Women of UGA’s mission is to foster a lifelong commitment to the University of Georgia by creating opportunities for personal and professional development, instilling a spirt of giving, and investing in the future of the university, its students and alumnae. We recently got the chance to interview Kelly Kautz (AB’ 99, JD’02), in order to learn more about her experience at UGA and what drives her to stay involved with her alma mater. Here’s what she had to say!
What year did you graduate from UGA? What was your major?
I was a double dawg. I graduated in 1999 as a political science/criminal justice major, then I graduated from the School of Law in 2002.
Why did you choose to attend UGA?
I knew I wanted to go into law and possibly politics. If you look at the leaders of our state in that time, everyone was a University of Georgia graduate. If you looked at the governor, justice on the supreme court, secretary of state or speaker of the house, all of them were UGA graduates. It was the most influential university in our state, so I chose to come to UGA.
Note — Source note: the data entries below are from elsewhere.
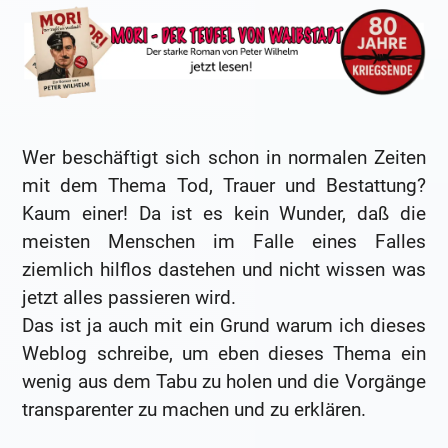
Wer beschäftigt sich schon in normalen Zeiten
mit dem Thema Tod, Trauer und Bestattung?
Kaum einer! Da ist es kein Wunder, daß die
meisten Menschen im Falle eines Falles
ziemlich hilflos dastehen und nicht wissen was
jetzt alles passieren wird.
Das ist ja auch mit ein Grund warum ich dieses
Weblog schreibe, um eben dieses Thema ein
wenig aus dem Tabu zu holen und die Vorgänge
transparenter zu machen und zu erklären.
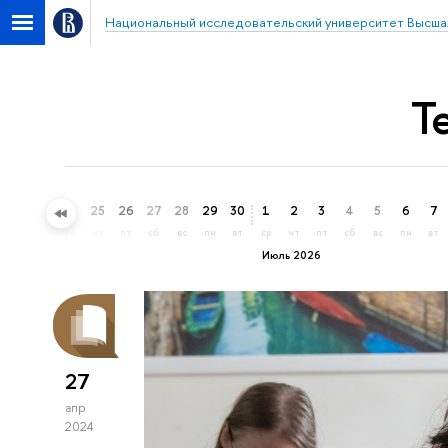
Национальный исследовательский университет Высша
Т
22
23
24
25
26
27
28
29
30
1
2
3
4
5
6
7
пн
вт
ср
чт
пт
сб
вс
пн
вт
ср
чт
пт
сб
вс
пн
вт
Июль 2026
27
апр
2024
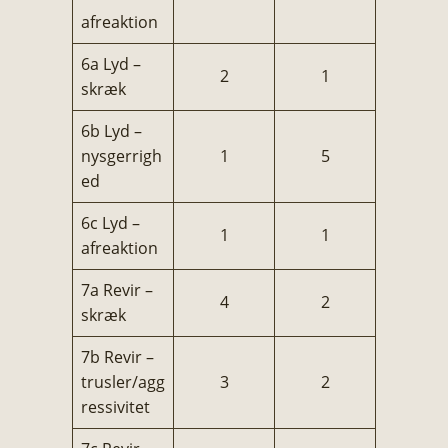
afreaktion
6a Lyd –
2
1
skræk
6b Lyd –
nysgerrigh
1
5
ed
6c Lyd –
1
1
afreaktion
7a Revir –
4
2
skræk
7b Revir –
trusler/agg
3
2
ressivitet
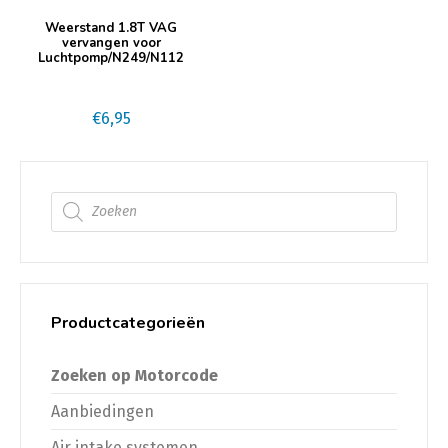
Weerstand 1.8T VAG
vervangen voor
Luchtpomp/N249/N112
€
6,95
Producten zoeken
Productcategorieën
Zoeken op Motorcode
Aanbiedingen
Air intake systemen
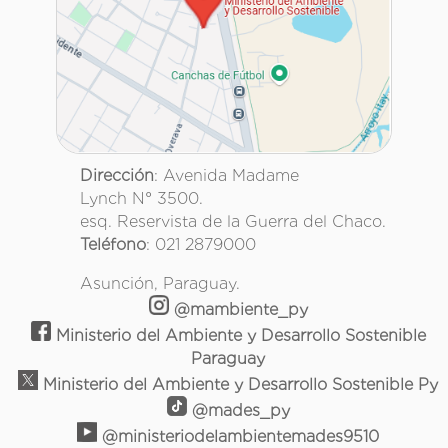
Dirección
: Avenida Madame
Lynch N° 3500.
esq. Reservista de la Guerra del Chaco.
Teléfono
: 021 2879000
Asunción, Paraguay.
@mambiente_py
Ministerio del Ambiente y Desarrollo Sostenible
Paraguay
Ministerio del Ambiente y Desarrollo Sostenible Py
@mades_py
@ministeriodelambientemades9510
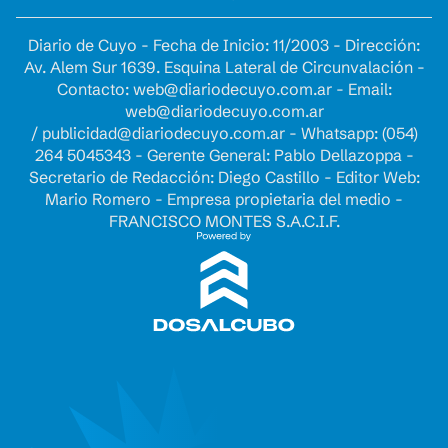
Diario de Cuyo - Fecha de Inicio: 11/2003 - Dirección:
Av. Alem Sur 1639. Esquina Lateral de Circunvalación -
Contacto:
web@diariodecuyo.com.ar
- Email:
web@diariodecuyo.com.ar
/
publicidad@diariodecuyo.com.ar
-
Whatsapp: (054)
264 5045343 - Gerente General: Pablo Dellazoppa -
Secretario de Redacción: Diego Castillo - Editor Web:
Mario Romero - Empresa propietaria del medio -
FRANCISCO MONTES S.A.C.I.F.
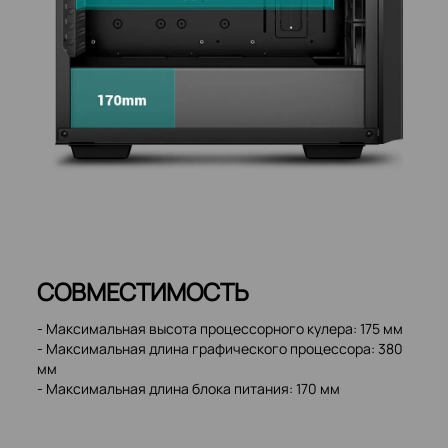
СОВМЕСТИМОСТЬ
- Максимальная высота процессорного кулера: 175 мм
- Максимальная длина графического процессора: 380
мм
- Максимальная длина блока питания: 170 мм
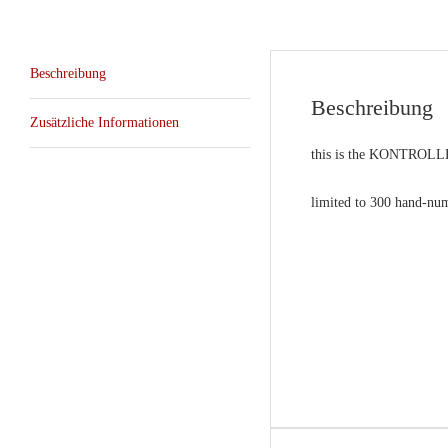
Beschreibung
Beschreibung
Zusätzliche Informationen
this is the KONTROLLE 
limited to 300 hand-nu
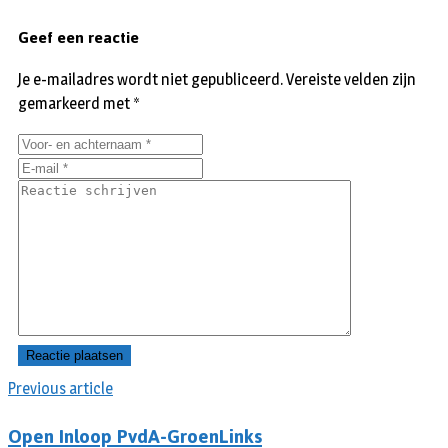
Geef een reactie
Je e-mailadres wordt niet gepubliceerd.
Vereiste velden zijn
gemarkeerd met
*
Previous article
Open Inloop PvdA-GroenLinks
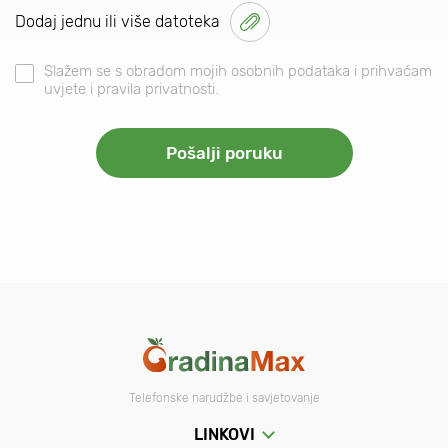
Dodaj jednu ili više datoteka
Slažem se s obradom mojih osobnih podataka i prihvaćam
uvjete i pravila privatnosti.
Telefonske narudžbe i savjetovanje
LINKOVI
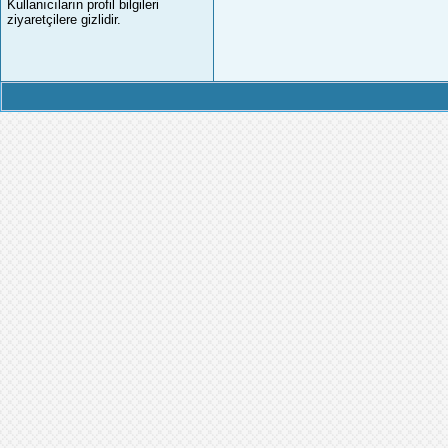
Kullanıcıların profil bilgileri
ziyaretçilere gizlidir.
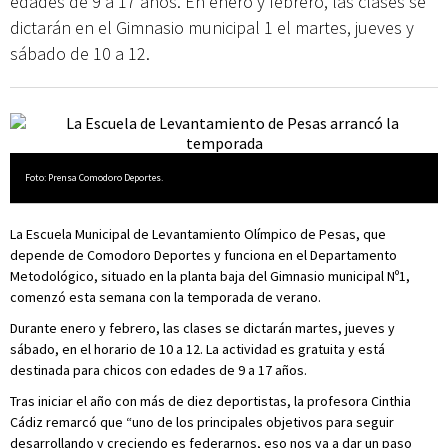
edades de 9 a 17 años. En enero y febrero, las clases se
dictarán en el Gimnasio municipal 1 el martes, jueves y
sábado de 10 a 12.
Foto: Prensa Comodoro Deportes.
La Escuela Municipal de Levantamiento Olímpico de Pesas, que
depende de Comodoro Deportes y funciona en el Departamento
Metodológico, situado en la planta baja del Gimnasio municipal Nº1,
comenzó esta semana con la temporada de verano.
Durante enero y febrero, las clases se dictarán martes, jueves y
sábado, en el horario de 10 a 12. La actividad es gratuita y está
destinada para chicos con edades de 9 a 17 años.
Tras iniciar el año con más de diez deportistas, la profesora Cinthia
Cádiz remarcó que “uno de los principales objetivos para seguir
desarrollando y creciendo es federarnos, eso nos va a dar un paso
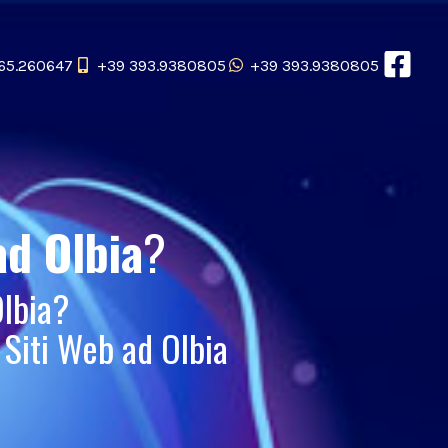
65.260647
+39 393.9380805
+39 393.9380805
ad Olbia
?
lbia?
Siti Web ad Olbia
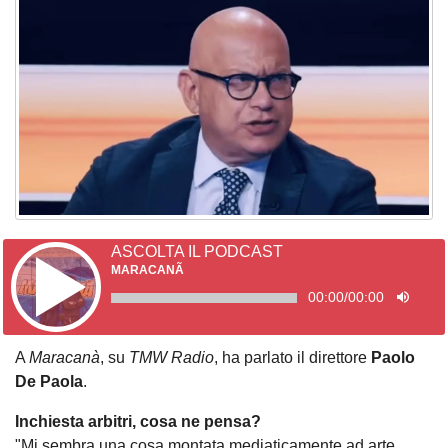
ASCOLTA IL PODCAST
MARACANÃ
00:00
/
00:00
A
Maracanà
, su
TMW Radio
, ha parlato il direttore
Paolo
De Paola
.
Inchiesta arbitri, cosa ne pensa?
"Mi sembra una cosa montata mediaticamente ad arte,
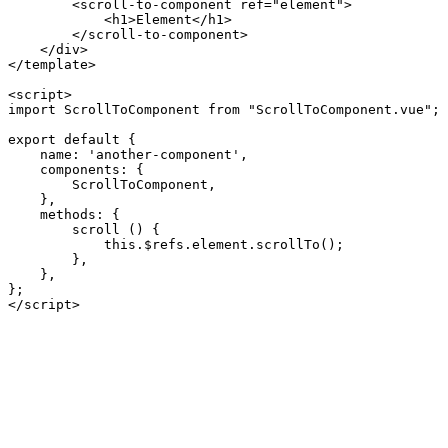
        <scroll-to-component ref="element">

            <h1>Element</h1>

        </scroll-to-component>

    </div>

</template>

<script>

import ScrollToComponent from "ScrollToComponent.vue";

export default {

    name: 'another-component',

    components: {

        ScrollToComponent,

    },

    methods: {

        scroll () {

            this.$refs.element.scrollTo();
What path led you to establishing your own law firm/practice?
At the time, I wanted to run for elected office. I opened up my own practice so I could have the time and flexibility to do that.
How did you get involved with the Women of UGA Leadership Council?
I’m passionate about the University of Georgia. I’m a huge fan of not just sports, but the university itself. I wanted to give back to the university in ways that would continue to touch peoples’ lives, even after they have left school. When I heard that Women of UGA was being formed, I thought it would be a great opportunity to do what I wanted to do.
What are you enjoying most about serving on the Women of UGA Leadership Council?
I think there is a great group of women on the council. Everyone is equally passionate about our school. I’m chair of the events committee, so I work on planning and events, such as our Cookies and Cocoa, event we having coming up. Just being able to have outreach with not only women on the council, but other alumni coming back is really exciting.
What is the most valuable piece of career advice someone gave to you?
In the 8th-grade I had an attorney say, “If you take away one person’s rights, what’s to stop you from having the domino effect on others?” Another time, someone told me, “you can’t say anything about things unless you’re willing to make a difference.” That’s when I decided to go into criminal law and politics.
What advice would you give to graduating seniors or recent college graduates?
I would tell them that it’s difficult out there. It’s a different place and especially finding a job can be difficult sometimes. However, you all (students) have a great network of alumni, and you can’t be afraid to reach out and ask for help. You can’t give up. You have to keep trying.
What’s your favorite thing to do when you visit Athens?
As funny as it sounds, I really love coming back to Athens to eat. There are so many great restaurants in Athens. I love going back to the different restaurants. I really love to come back and have Cecilia’s Cakes. I think they sell them in a couple of restaurants, but they have a location on Milledge Avenue that I love to visit when I come back to Athens. I have a little 3-year-old who just got to ring the Chapel bell last time we visited Athens, so I can’t wait to start making these same memories with him.
How has being part of the Women of UGA Leadership Council benefitted you?
It has helped me reform a connection and attachment with the university. I feel like a lot of times when we leave the university, we lose that connection we had with the university. I have loved coming back to where I belong and feeling that attachment with the university.
What is your favorite UGA memory?
I spent eight years in Athens, and I don’t have any bad memories. I met my husband in Athens. I made lifelong friendships there. They’re all great memories. I used to be in charge of parade for homecoming in Athens. Working with the older cheerleaders that come back for the games, parade and pep rallies was such a blast and always a great time. Sharing that enthusiasm was them is one of my fondest memories.